Our hostel - the HI Northwest - was perfectly located between the leafy, laid-back suburb of Nob Hill and the slightly more built-up, converted warehouse zone of the Pearl District. The key strips of the former are NW 21st and 23rd Streets, both of which are filled to the brim with a quite incredible array of restaurants, bars and coffee houses. The latter has the pick of the city’s galleries: everything from tiny, one-room independent spaces to much larger and more commercial affairs. It was the Pearl District’s art scene which drew us out one evening for ‘First Thursday’, a monthly event of after-hours gallery viewings and street entertainment. Among the range of things offer were a market of arts and crafts (not meant in the tacky sea-side sense, but instead things you’d actually like to hang on your walls or put on your coffee table), live music and even some capoeira.
The city’s green spaces are also a major attraction, and will stand up to any found in its bigger, better-known cousins. It’s not so much the ‘green’ aspects, however – it’s the quirky nature they all share. Seattle has odd little nuggets of art and creativity peppering its streets and sidewalks – Portland has these and more in the shape of pieces of art and sculpture found lurking its in parks and other pockets of greenery.
On the theme of greenery, a relaxing afternoon can be spent at Portland’s Japanese Gardens (once described by a visiting dignitary as the finest he’d seen outside of Japan) - a journey through five different ornamental styles.
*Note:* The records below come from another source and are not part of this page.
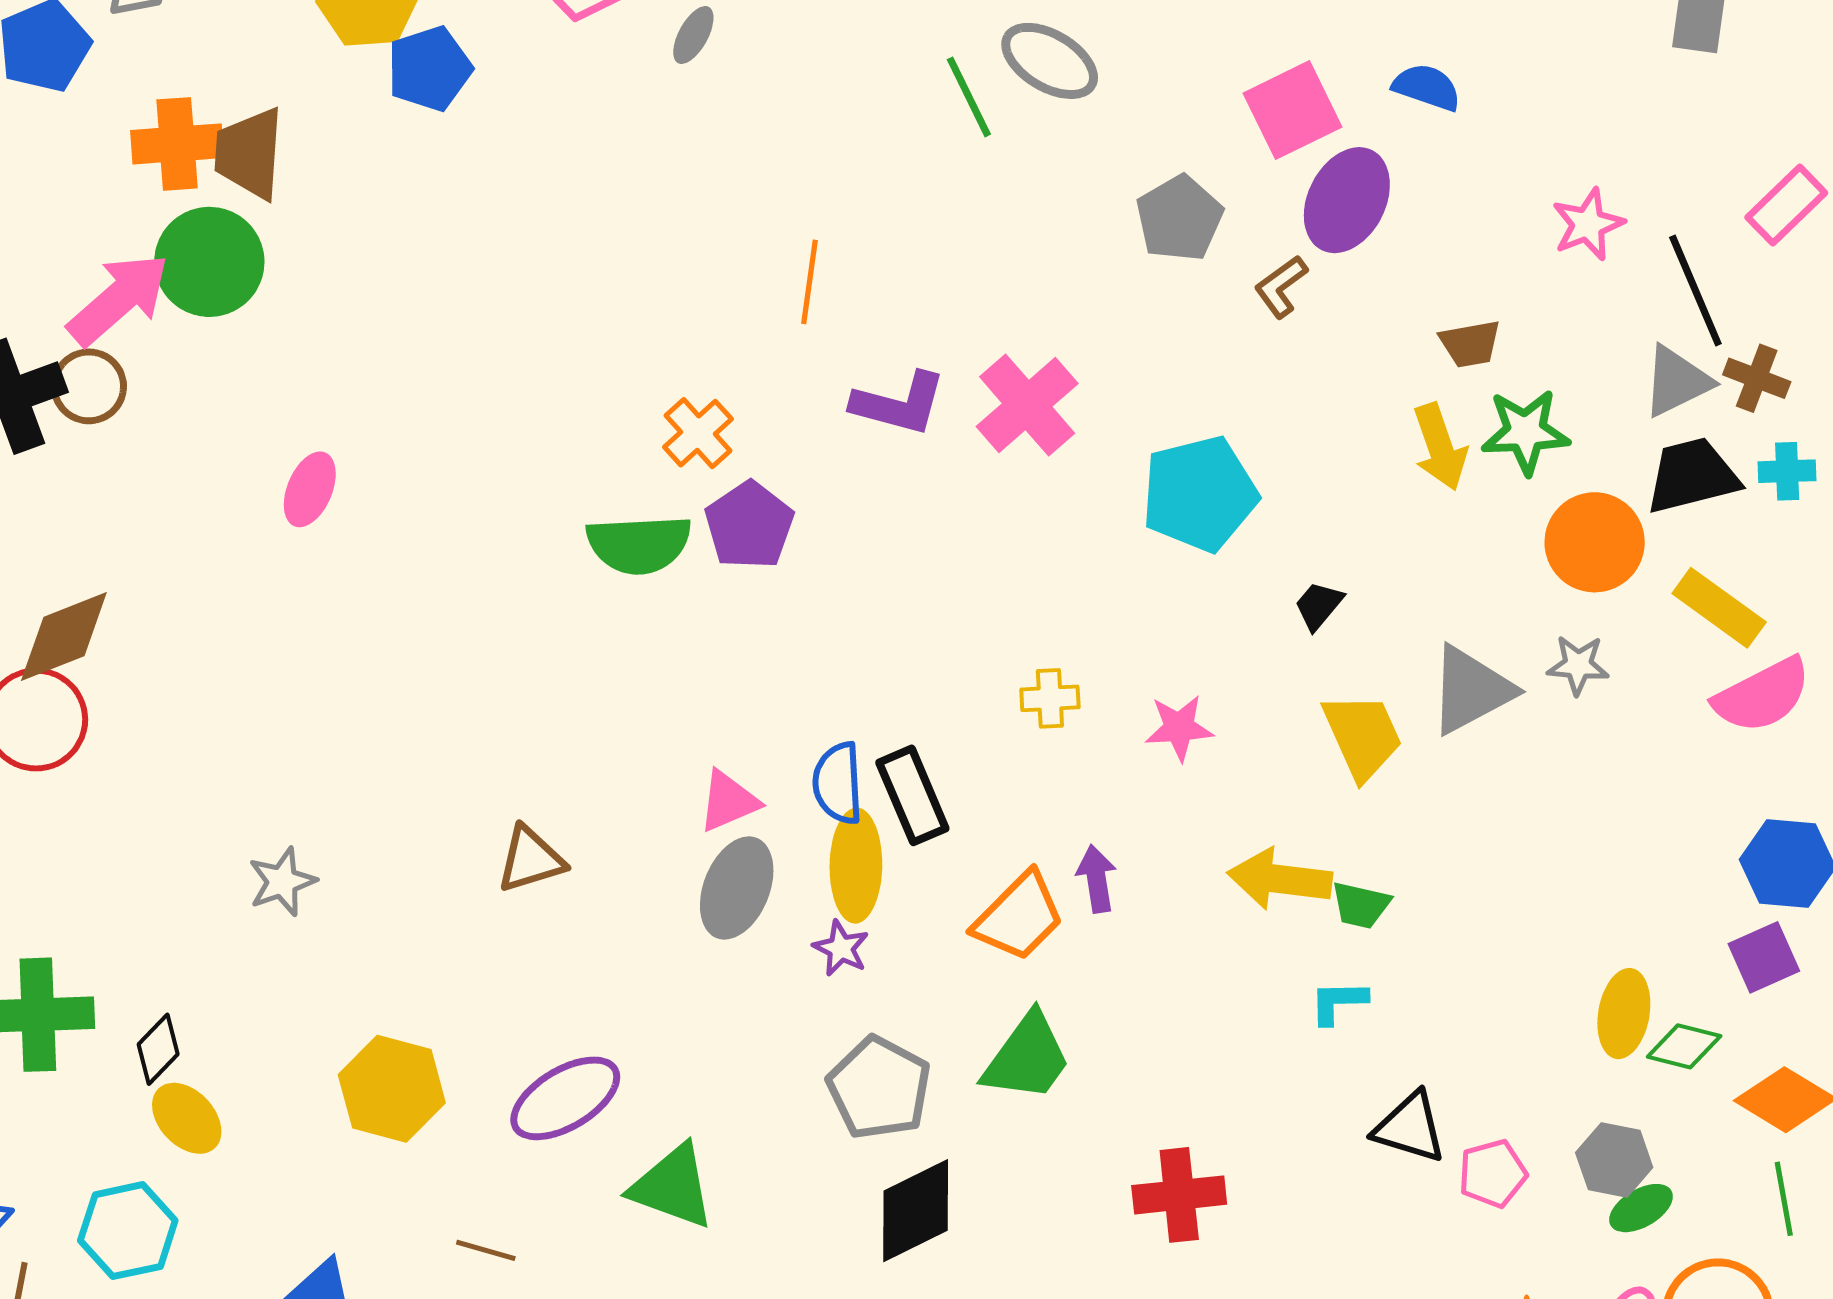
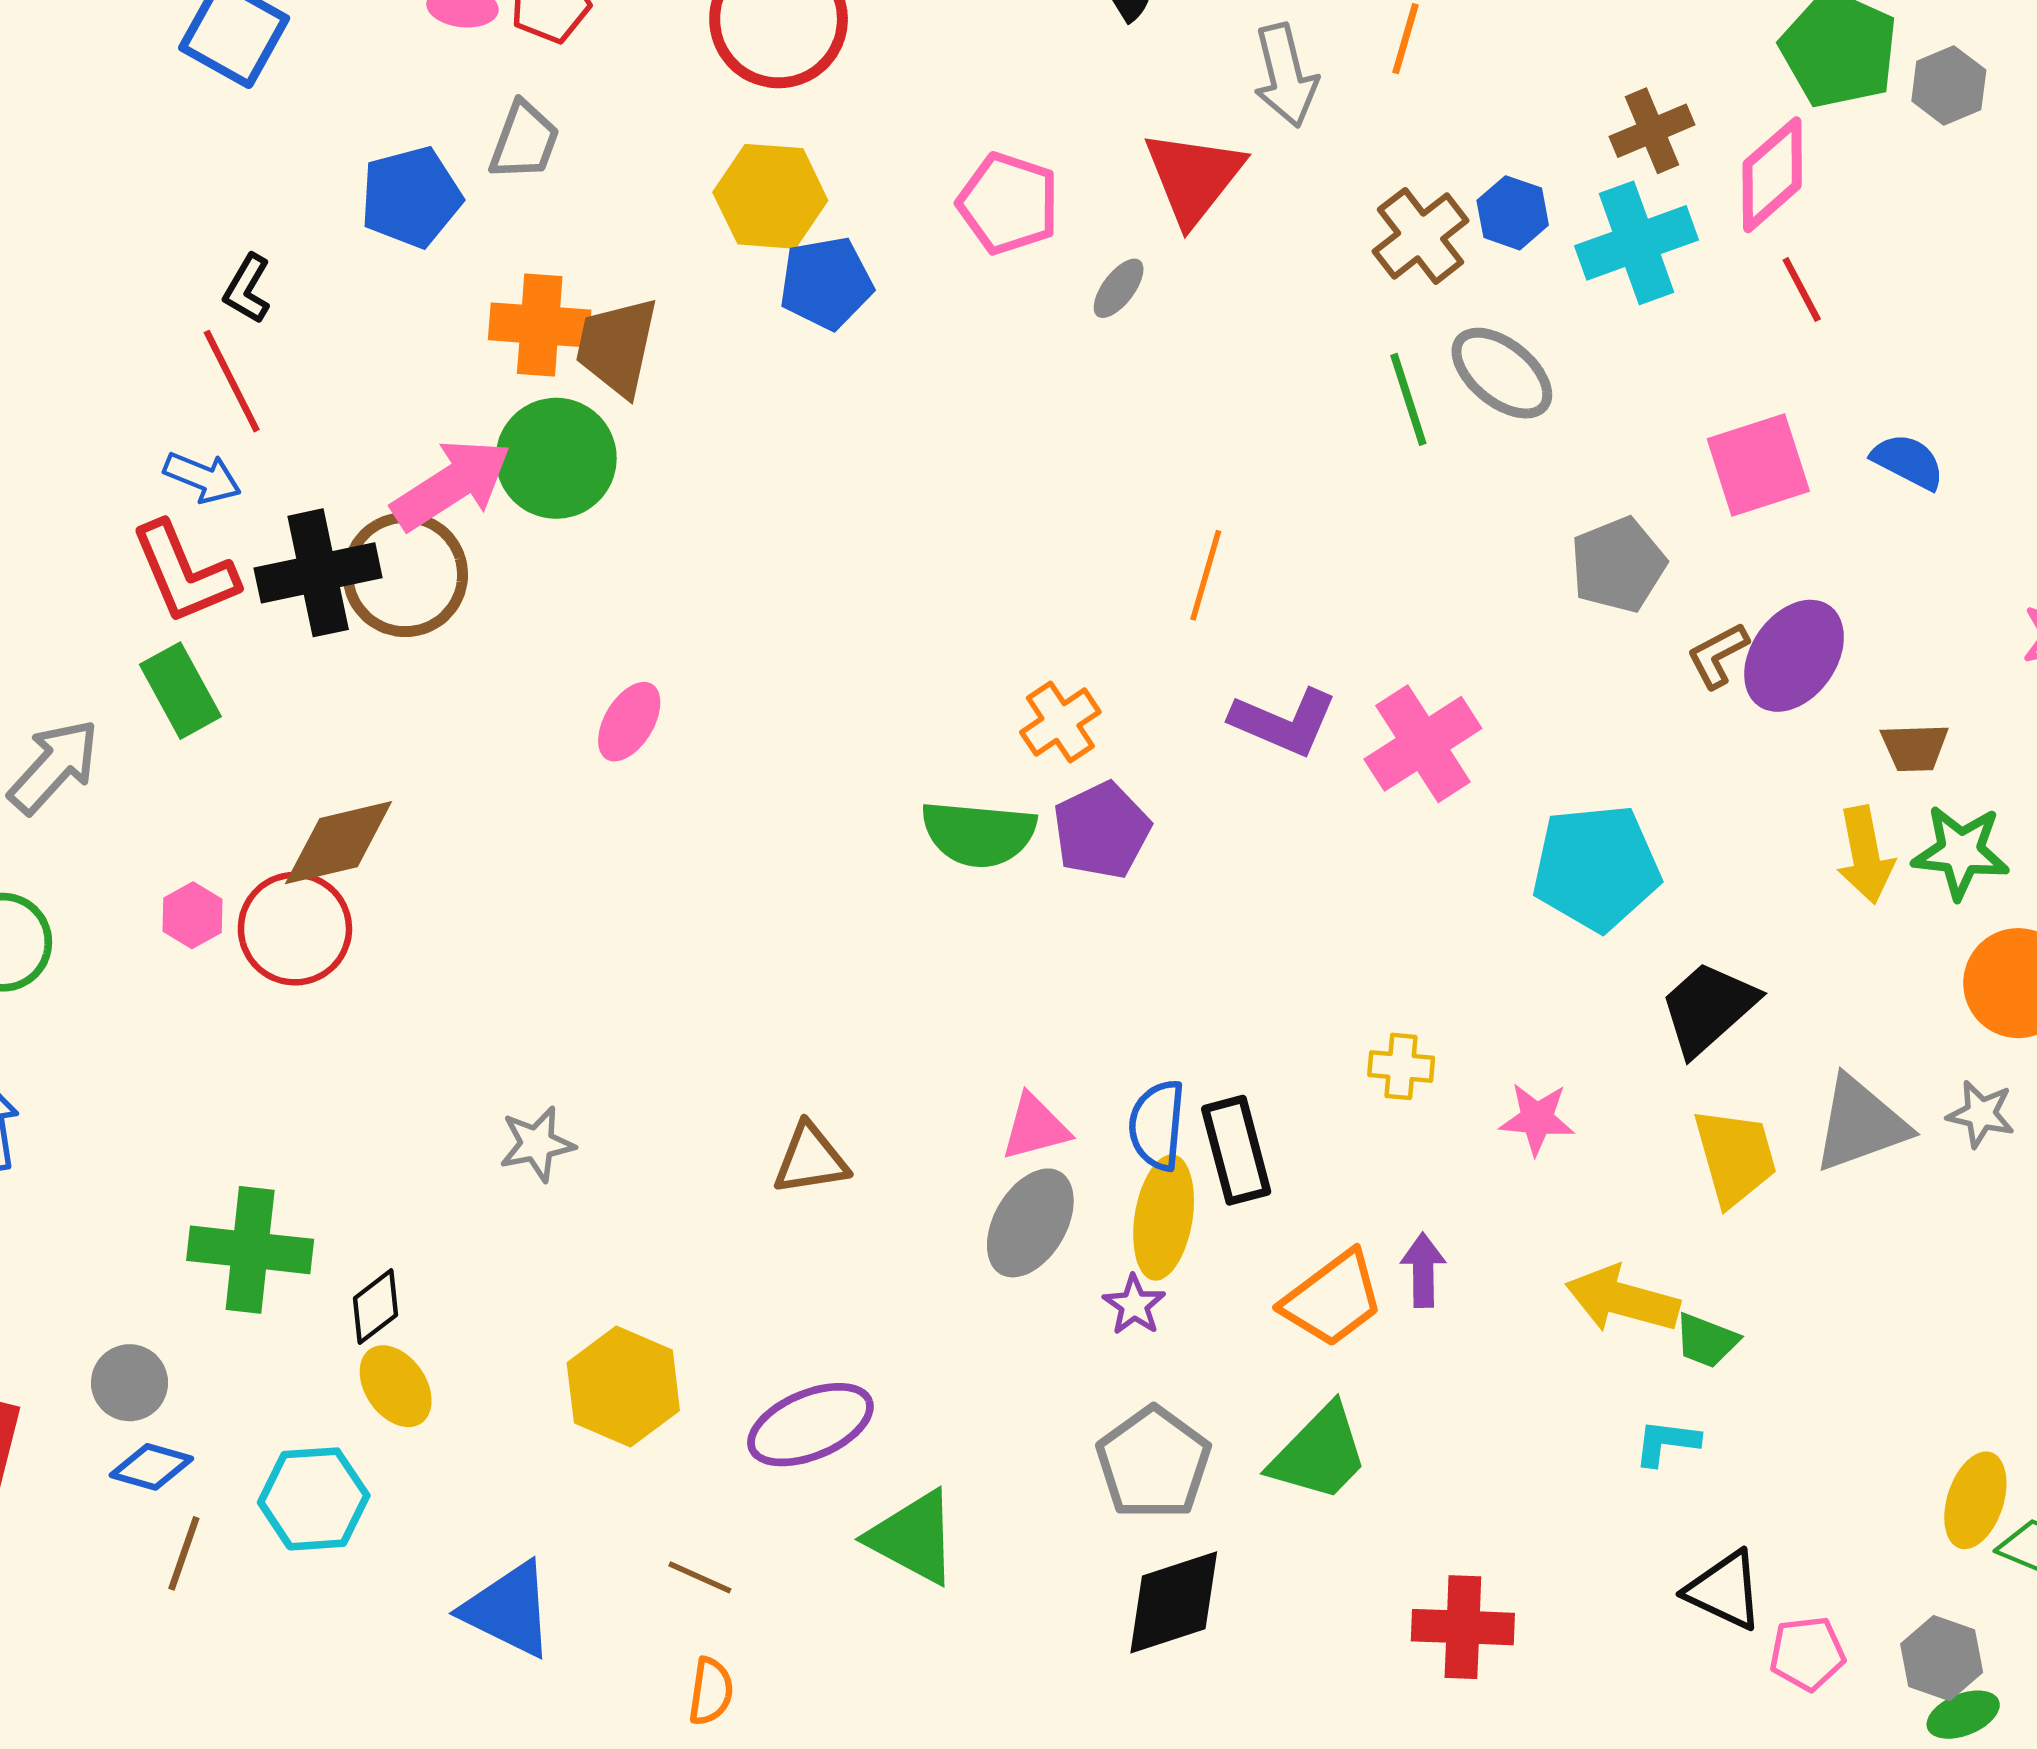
purple ellipse: (1347, 200) -> (1794, 656), moved
brown circle: (89, 386) -> (405, 575), size x1.5
black trapezoid: (1319, 605) -> (1708, 1008), size x1.8

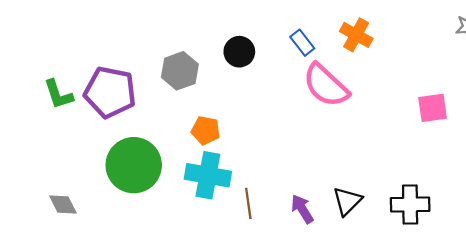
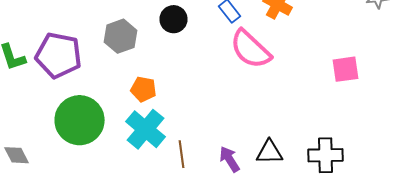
cyan cross: (208, 175) -> (146, 129), turned 30
black triangle: (347, 201) -> (270, 152), turned 44

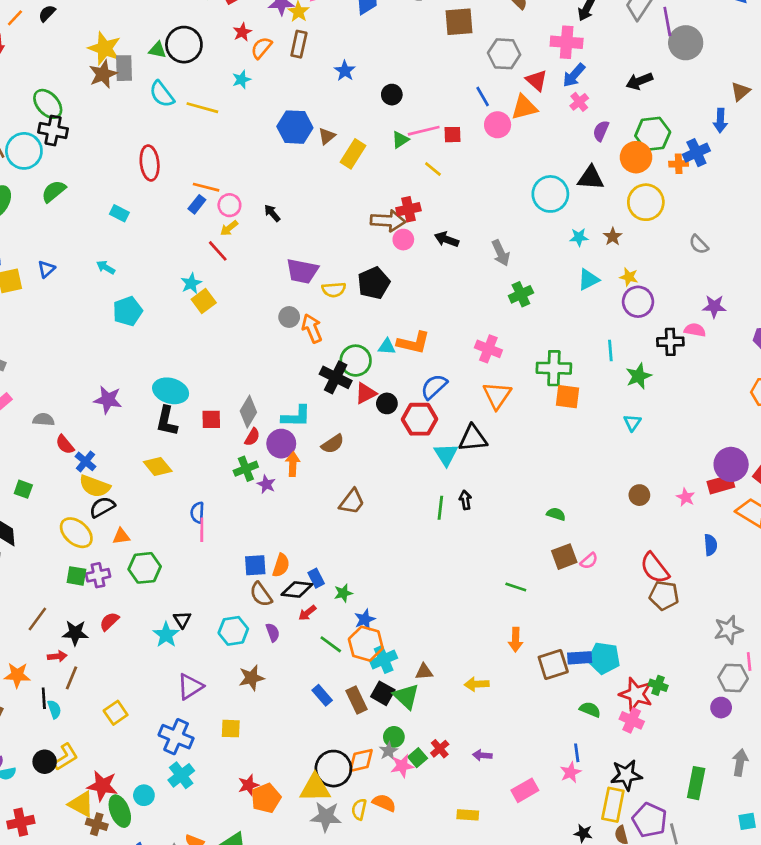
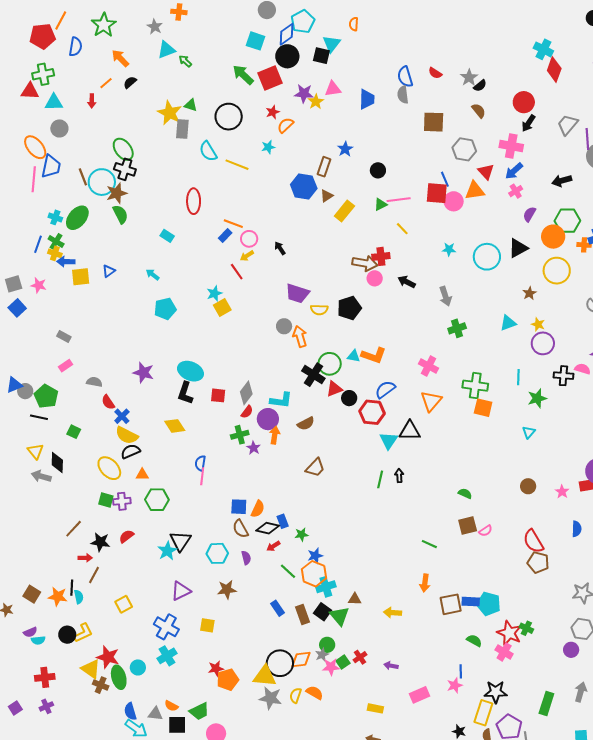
brown rectangle: (299, 44) -> (324, 167), moved
green triangle: (157, 50) -> (191, 105), moved
brown star: (103, 74) -> (117, 193), moved
red square: (453, 135) -> (437, 193), moved, size x1.6
black triangle: (591, 178) -> (518, 248), turned -40
green semicircle: (54, 191) -> (120, 214), turned 96
cyan star: (579, 237) -> (449, 249), moved
black triangle: (182, 620) -> (180, 541), size x1.6
orange star: (17, 675) -> (58, 597), moved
In what can be a bustling, noisy city, the gardens are an oasis of calm, a tranquil hideaway from the world – even if the most stressful thing you’ve encountered so far that day has been the walk up the hill to find them, as it was in our case.

One of the most striking and moving parts of Portland is the Holocaust Memorial. It isn’t the only one in the world, by any means, and there are larger and more high-profile edifices dedicated to the same cause. However, Portland’s is certainly noteworthy for the comprehensive and thought-provoking narrative describing the events leading up and during the Holocaust, and moreover for how the city’s creative sensibilities are on show once again in small bronze pieces littering the grounds of the memorial. To my mind the rendering of everyday objects recalled the visitor exhibits at Auschwitz, where the most mundane personal possessions became something much more poignant.